A l’aube des années 70, Sly Stone et les membres de sa Family déménagent de San Francisco à Los Angeles. Les fleurs, l’herbe et les slogans de paix font place à la cocaïne, aux flingues et à un esprit caillera d’avant l’heure. Adieu sourires et paillettes ! Bonjour stress et welcome en enfer ! Et bienvenue dans les limbes de There’s a Riot Goin’ On ! Le funk, comme tout l’entertainment de l’époque, ne pouvait évoluer sans la consommation de plus en plus massive de drogues en tous genres. Un chef-d’œuvre comme There’s a Riot Goin’ On est l’exemple parfait de l’accouchement dans la douleur. Au printemps 70, Sly Stone jette donc l’ancre dans une immense maison de Coldwater Canyon à L.A. et trouve des bureaux à sa Stone Flower Production sur Vine Street. Pour 12 000 dollars par mois, il loue à John Phillips des Mamas & The Papas une immense villa au 783 Bel Air Road. Coke à gogo, concerts annulés à la pelle, sa maison de disques Epic s’impatiente et attend les improbables bandes d’un nouveau disque, dont le titre de travail est The Incredible and Unpredictable Sly & the Family Stone.

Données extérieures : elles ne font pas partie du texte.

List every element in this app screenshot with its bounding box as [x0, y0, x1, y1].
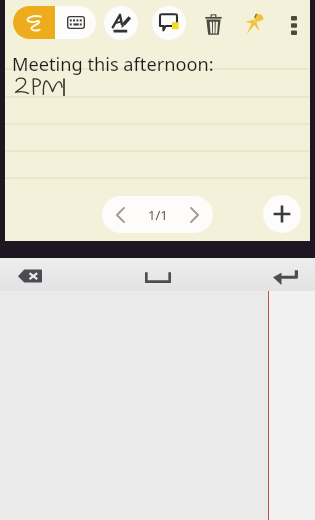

Imprévisible, effectivement, car pendant ce temps, Sly le prophète funk s’enlise. Les rumeurs de voix cassée s’amplifient. On dit qu'il passe ses journées enfermé dans sa nouvelle villa, à jouer seul d’interminables lignes de basse. Larry Graham est de plus en plus sur la sellette, lui qui n’a d’ailleurs pas fait le voyage pour Bel Air, préférant rester à Oakland, la banlieue de San Francisco. Puis Sly Stone sombre dans le cliché, slalomant entre les cadavres de centaines de bouteilles d’alcool jonchant le sol de son bunker de Bel Air Road. Un soir, déterminé à toucher les loyers impayés, Phillips débarque avec une escadrille de Chicanos armés jusqu’aux dents et une horde de chiens aux crocs luisants ! Dans sa parano grandissante, Sly ne se sépare désormais plus d’un personnage glauque, un certain Hamp ‘’Bubba’’ Banks, ex-taulard adoubé garde du corps.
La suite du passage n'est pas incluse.